Question

If the locus of the mid-point of the line segment from the point $(3,2)$ to a point on the circle, $x^2+y^2=1$ is a circle of the radius $r$, then $r$ is equal to

• A. $\frac{1}{4}$
• B. $\frac{1}{2}$
• C. $1$
• D. $\frac{1}{3}$

Answer 1

The correct option is B

$\frac{1}{2}$

Explanation for the correct option:

Step 1: Derive a relation between the general point on the given circle and the mid-point.

In the question, an equation of the circle $x^2+y^2=1$ and a point $(3,2)$ is given.

We know that the standard equation of a circle is given by ${(x-x_1)}^2+{(y-y_1)}^2=r^2$, where $(x,y)$ is the general point on the circle, the centre of the circle is at $(x_1,y_1)$ and $r$ is the radius of the circle.

Assume that, the mid-point of the line segment from the point $(3,2)$ to a point on the circle, $x^2+y^2=1$ is $(h,k)$.

So, $\left(\frac{x+3}{2},\frac{y+2}{2}\right)=(h,k)$

Now, compute $x$ and $y$ is terms of $h$ and $k$ respectively.

Therefore,

$$\begin{gathered} \frac{x+3}{2}=h \\ \Rightarrow x=2h-3 \end{gathered}$$

And

$$\begin{gathered} \frac{y+2}{2}=k \\ \Rightarrow y=2k-2 \end{gathered}$$

Therefore, $(x,y)=\left(2h-3,2k-2\right)$.

Step 2: Drive an equation for the locus of the mid-point.

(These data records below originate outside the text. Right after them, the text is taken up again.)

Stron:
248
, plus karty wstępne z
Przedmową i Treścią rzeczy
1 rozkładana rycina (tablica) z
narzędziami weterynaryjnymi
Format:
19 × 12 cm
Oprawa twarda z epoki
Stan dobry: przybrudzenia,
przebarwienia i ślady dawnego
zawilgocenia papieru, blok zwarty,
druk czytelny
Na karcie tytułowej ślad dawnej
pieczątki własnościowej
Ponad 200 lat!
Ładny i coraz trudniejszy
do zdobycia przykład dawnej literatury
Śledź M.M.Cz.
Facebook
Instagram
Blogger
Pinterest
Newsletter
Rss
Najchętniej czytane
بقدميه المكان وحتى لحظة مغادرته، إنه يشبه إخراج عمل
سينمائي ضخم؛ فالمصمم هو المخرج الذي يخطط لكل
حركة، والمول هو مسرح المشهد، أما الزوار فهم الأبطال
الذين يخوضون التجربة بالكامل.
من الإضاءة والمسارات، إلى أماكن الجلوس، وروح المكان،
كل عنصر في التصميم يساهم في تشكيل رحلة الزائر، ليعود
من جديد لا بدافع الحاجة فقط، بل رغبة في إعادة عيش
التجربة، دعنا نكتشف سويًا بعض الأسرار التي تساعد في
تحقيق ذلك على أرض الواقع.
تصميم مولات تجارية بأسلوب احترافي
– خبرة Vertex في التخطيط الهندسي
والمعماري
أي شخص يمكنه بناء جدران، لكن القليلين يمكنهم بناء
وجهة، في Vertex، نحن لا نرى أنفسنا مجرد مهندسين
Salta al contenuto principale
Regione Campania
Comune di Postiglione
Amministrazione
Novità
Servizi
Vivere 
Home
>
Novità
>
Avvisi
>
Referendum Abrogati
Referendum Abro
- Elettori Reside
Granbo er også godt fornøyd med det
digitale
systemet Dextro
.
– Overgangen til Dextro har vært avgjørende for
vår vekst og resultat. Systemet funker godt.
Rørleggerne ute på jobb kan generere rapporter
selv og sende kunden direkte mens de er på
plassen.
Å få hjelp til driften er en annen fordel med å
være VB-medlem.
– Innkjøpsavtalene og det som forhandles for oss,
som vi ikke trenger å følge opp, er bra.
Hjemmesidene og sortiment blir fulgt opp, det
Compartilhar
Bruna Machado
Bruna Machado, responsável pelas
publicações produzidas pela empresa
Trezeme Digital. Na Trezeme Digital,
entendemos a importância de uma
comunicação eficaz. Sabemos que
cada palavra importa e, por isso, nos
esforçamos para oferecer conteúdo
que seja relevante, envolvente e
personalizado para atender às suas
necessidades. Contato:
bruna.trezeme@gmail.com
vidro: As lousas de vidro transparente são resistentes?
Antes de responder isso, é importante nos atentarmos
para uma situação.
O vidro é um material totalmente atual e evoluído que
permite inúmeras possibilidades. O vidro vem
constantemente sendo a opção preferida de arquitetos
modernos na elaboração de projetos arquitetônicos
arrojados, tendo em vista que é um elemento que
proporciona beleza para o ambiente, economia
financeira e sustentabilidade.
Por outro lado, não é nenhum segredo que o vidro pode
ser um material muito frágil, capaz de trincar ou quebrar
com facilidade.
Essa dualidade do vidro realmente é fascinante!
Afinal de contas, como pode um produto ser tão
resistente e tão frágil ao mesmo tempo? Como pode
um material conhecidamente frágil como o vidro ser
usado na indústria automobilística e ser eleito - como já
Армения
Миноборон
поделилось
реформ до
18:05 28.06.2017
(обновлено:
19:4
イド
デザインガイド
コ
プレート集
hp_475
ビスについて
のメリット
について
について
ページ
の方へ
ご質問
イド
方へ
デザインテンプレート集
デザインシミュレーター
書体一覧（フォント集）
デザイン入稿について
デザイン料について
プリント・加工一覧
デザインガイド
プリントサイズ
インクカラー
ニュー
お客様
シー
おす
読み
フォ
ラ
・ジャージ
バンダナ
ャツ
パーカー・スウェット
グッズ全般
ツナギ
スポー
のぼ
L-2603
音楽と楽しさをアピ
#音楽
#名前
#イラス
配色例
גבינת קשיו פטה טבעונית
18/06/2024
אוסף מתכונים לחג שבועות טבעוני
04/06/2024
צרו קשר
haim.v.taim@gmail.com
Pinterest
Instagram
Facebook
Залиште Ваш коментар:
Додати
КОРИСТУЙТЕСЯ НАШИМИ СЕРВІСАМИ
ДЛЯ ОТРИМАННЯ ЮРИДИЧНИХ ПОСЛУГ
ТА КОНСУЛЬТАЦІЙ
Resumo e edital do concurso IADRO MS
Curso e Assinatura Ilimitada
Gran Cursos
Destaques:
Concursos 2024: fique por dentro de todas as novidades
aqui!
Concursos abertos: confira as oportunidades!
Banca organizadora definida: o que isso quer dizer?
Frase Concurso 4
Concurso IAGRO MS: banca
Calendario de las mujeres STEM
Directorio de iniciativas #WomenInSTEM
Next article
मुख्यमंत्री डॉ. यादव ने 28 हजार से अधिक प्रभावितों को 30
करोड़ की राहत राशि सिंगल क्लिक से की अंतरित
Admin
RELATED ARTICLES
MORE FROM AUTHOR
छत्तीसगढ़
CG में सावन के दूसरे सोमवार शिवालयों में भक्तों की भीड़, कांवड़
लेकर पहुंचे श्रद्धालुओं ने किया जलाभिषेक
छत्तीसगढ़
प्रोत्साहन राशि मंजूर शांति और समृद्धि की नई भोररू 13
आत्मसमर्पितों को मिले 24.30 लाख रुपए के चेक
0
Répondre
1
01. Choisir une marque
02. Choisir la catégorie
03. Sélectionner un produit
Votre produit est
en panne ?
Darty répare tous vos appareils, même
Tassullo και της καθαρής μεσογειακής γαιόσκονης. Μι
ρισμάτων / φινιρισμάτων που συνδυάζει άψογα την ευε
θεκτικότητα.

Since, $(x,y)$ lies on the given circle. So, it satisfy the given equation of the circle.

So,

$$\begin{gathered} {\left(2h-3\right)}^2+{\left(2k-2\right)}^2=1 \\ \Rightarrow \frac{{\left(2h-3\right)}^2}{4}+\frac{{\left(2k-2\right)}^2}{4}=\frac{1}{4} \\ \Rightarrow {\left(h-\frac{3}{2}\right)}^2+{\left(k-1\right)}^2={\left(\frac{1}{2}\right)}^2 \end{gathered}$$

Which represents the locus of the mid-point of the line segment from the point $(3,2)$ to a point on the circle, $x^2+y^2=1$.

Since, the radius of the locus of the mid-point of the line segment from the point $(3,2)$ to a point on the circle, $x^2+y^2=1$ is $\frac{1}{2}$.

Therefore, the value of $r$ is $\frac{1}{2}$.

Hence, option (B) $\frac{1}{2}$ is the correct answer.